__Requirement__:
Write the listing below out again in full, dropping its pictures.

__Information given__:
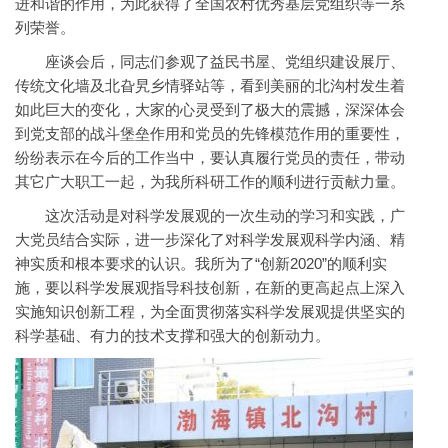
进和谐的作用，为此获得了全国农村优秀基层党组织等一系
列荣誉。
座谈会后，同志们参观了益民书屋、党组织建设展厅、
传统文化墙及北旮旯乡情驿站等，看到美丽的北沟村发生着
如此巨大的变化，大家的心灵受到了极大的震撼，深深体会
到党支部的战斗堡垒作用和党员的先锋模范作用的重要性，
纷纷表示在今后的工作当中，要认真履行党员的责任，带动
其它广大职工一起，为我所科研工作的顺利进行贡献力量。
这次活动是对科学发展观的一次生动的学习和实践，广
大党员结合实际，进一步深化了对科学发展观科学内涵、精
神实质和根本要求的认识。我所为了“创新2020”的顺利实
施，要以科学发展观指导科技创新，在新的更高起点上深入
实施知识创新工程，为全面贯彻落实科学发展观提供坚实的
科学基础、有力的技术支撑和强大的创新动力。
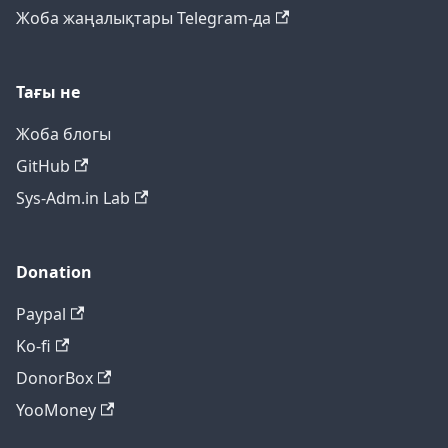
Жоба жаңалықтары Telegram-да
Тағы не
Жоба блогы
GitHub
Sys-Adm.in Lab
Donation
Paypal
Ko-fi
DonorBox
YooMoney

__Written answer__:
进和谐的作用，为此获得了全国农村优秀基层党组织等一系
列荣誉。
座谈会后，同志们参观了益民书屋、党组织建设展厅、
传统文化墙及北旮旯乡情驿站等，看到美丽的北沟村发生着
如此巨大的变化，大家的心灵受到了极大的震撼，深深体会
到党支部的战斗堡垒作用和党员的先锋模范作用的重要性，
纷纷表示在今后的工作当中，要认真履行党员的责任，带动
其它广大职工一起，为我所科研工作的顺利进行贡献力量。
这次活动是对科学发展观的一次生动的学习和实践，广
大党员结合实际，进一步深化了对科学发展观科学内涵、精
神实质和根本要求的认识。我所为了“创新2020”的顺利实
施，要以科学发展观指导科技创新，在新的更高起点上深入
实施知识创新工程，为全面贯彻落实科学发展观提供坚实的
科学基础、有力的技术支撑和强大的创新动力。
Жоба жаңалықтары Telegram-да
Тағы не
Жоба блогы
GitHub
Sys-Adm.in Lab
Donation
Paypal
Ko-fi
DonorBox
YooMoney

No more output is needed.